▸ **Data**

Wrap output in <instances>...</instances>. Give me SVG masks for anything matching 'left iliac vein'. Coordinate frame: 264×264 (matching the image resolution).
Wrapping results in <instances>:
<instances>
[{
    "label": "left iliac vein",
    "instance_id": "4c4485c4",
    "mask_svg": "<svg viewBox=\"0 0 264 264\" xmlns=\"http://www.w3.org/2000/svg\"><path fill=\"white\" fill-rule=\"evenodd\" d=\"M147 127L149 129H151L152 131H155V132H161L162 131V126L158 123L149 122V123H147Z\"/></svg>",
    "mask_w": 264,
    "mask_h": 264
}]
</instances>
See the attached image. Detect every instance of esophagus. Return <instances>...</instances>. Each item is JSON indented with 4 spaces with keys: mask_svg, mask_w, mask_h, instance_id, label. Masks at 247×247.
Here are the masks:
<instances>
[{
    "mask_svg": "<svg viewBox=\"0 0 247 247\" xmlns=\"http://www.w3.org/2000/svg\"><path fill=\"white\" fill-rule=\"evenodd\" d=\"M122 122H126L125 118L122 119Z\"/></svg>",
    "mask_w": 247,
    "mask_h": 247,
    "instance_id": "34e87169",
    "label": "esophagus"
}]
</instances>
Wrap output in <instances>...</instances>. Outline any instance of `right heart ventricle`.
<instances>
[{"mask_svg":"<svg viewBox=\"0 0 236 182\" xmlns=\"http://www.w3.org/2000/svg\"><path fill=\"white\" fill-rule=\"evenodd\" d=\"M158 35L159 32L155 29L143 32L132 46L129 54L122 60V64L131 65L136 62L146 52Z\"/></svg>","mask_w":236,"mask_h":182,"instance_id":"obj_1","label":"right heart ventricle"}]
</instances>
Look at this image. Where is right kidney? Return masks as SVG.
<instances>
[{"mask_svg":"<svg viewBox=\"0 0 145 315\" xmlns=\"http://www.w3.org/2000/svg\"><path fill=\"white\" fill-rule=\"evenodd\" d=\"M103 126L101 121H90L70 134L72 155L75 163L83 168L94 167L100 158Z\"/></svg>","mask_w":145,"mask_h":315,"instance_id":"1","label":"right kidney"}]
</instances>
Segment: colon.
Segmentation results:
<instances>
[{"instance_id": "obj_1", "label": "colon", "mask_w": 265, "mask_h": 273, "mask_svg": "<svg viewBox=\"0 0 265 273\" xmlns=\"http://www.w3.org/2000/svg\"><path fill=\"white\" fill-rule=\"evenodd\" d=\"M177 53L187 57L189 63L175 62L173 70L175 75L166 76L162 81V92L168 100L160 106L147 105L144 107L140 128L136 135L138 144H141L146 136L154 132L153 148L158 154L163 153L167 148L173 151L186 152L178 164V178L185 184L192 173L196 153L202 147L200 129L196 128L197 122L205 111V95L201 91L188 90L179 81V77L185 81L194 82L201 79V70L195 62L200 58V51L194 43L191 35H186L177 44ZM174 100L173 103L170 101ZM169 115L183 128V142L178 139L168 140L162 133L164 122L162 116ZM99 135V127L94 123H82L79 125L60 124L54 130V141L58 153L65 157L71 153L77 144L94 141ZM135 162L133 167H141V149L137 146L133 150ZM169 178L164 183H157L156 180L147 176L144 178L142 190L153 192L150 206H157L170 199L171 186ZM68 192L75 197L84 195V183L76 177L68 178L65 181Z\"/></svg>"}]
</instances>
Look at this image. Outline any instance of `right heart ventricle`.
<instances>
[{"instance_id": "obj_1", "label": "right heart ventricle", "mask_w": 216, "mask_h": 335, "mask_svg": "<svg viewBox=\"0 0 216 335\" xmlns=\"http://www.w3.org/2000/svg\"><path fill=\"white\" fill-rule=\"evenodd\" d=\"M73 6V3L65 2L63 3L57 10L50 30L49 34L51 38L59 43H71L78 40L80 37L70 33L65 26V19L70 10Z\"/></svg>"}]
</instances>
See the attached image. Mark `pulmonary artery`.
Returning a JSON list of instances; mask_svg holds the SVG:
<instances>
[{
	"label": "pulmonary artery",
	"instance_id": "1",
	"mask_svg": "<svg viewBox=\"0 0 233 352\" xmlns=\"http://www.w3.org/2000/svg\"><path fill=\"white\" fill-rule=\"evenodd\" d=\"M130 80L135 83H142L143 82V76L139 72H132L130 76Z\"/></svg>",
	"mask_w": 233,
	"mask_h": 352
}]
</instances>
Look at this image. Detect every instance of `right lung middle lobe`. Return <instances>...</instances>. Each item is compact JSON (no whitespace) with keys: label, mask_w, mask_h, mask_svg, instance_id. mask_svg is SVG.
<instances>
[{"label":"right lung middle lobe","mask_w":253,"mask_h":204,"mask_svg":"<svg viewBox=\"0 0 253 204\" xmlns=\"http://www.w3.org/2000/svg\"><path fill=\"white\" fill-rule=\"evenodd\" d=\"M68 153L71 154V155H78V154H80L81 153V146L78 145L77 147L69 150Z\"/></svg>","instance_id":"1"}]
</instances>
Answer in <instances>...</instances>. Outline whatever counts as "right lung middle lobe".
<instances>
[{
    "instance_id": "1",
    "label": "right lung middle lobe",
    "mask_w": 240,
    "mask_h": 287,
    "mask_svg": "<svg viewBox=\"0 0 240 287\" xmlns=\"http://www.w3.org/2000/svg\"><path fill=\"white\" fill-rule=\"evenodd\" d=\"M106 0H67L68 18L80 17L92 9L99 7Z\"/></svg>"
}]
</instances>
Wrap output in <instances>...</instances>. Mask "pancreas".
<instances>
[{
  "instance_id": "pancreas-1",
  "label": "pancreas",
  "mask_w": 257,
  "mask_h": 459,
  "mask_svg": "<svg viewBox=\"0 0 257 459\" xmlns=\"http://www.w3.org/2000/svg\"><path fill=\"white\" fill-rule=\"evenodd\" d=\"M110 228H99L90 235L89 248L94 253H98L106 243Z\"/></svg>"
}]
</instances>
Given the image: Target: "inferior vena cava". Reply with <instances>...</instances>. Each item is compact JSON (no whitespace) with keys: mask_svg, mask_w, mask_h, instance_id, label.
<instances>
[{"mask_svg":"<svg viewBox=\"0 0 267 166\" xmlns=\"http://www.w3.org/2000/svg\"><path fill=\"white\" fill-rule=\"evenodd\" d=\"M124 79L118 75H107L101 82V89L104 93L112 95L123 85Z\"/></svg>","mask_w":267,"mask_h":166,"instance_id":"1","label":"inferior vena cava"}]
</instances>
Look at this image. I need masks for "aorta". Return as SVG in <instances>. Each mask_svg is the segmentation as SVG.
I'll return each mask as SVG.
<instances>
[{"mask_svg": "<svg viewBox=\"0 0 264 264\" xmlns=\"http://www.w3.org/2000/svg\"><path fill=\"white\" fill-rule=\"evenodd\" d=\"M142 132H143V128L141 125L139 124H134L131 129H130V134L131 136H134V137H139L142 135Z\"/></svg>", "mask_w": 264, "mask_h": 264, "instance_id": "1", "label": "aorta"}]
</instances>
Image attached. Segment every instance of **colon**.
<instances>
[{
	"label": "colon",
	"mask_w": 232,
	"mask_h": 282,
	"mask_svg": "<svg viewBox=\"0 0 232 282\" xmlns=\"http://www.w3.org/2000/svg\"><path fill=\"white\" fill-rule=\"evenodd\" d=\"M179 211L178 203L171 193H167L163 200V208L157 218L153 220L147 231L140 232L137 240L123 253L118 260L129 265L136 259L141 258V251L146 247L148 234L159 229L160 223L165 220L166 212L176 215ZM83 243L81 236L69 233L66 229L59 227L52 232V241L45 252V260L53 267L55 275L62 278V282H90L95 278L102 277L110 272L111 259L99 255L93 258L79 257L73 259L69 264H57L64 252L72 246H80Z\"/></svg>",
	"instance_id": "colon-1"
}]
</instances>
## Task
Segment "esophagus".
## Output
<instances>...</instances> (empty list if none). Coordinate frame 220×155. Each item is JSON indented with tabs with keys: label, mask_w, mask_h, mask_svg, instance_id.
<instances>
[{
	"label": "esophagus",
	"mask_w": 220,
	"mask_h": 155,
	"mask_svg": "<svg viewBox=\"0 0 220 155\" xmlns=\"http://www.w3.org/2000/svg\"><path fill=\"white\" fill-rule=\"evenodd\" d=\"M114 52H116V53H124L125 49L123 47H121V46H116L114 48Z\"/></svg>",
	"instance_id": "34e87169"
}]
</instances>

▸ **Assigned task**
Could you reproduce, exactly as written, the lines running from the one with "Look at this image. I" to the end of the entries above?

▸ **Written response**
Look at this image. I need masks for "aorta". Return as SVG in <instances>. Each mask_svg is the segmentation as SVG.
I'll return each mask as SVG.
<instances>
[{"mask_svg": "<svg viewBox=\"0 0 264 264\" xmlns=\"http://www.w3.org/2000/svg\"><path fill=\"white\" fill-rule=\"evenodd\" d=\"M142 132H143V128L141 125L139 124H134L131 129H130V134L131 136H134V137H139L142 135Z\"/></svg>", "mask_w": 264, "mask_h": 264, "instance_id": "1", "label": "aorta"}]
</instances>
Image attached. Segment every instance of **colon**.
<instances>
[{
	"label": "colon",
	"mask_w": 232,
	"mask_h": 282,
	"mask_svg": "<svg viewBox=\"0 0 232 282\" xmlns=\"http://www.w3.org/2000/svg\"><path fill=\"white\" fill-rule=\"evenodd\" d=\"M179 211L178 203L171 193H167L163 200V208L157 218L153 220L147 231L140 232L137 240L123 253L118 260L129 265L136 259L141 258V251L146 247L148 234L159 229L160 223L165 220L166 212L176 215ZM83 243L81 236L69 233L66 229L59 227L52 232V241L45 252V260L53 267L55 275L62 278V282H90L95 278L102 277L110 272L111 259L99 255L93 258L79 257L73 259L69 264H57L64 252L72 246H80Z\"/></svg>",
	"instance_id": "colon-1"
}]
</instances>
## Task
Segment "esophagus".
## Output
<instances>...</instances> (empty list if none). Coordinate frame 220×155. Each item is JSON indented with tabs with keys: label, mask_w, mask_h, mask_svg, instance_id.
<instances>
[{
	"label": "esophagus",
	"mask_w": 220,
	"mask_h": 155,
	"mask_svg": "<svg viewBox=\"0 0 220 155\" xmlns=\"http://www.w3.org/2000/svg\"><path fill=\"white\" fill-rule=\"evenodd\" d=\"M114 52H116V53H124L125 49L123 47H121V46H116L114 48Z\"/></svg>",
	"instance_id": "34e87169"
}]
</instances>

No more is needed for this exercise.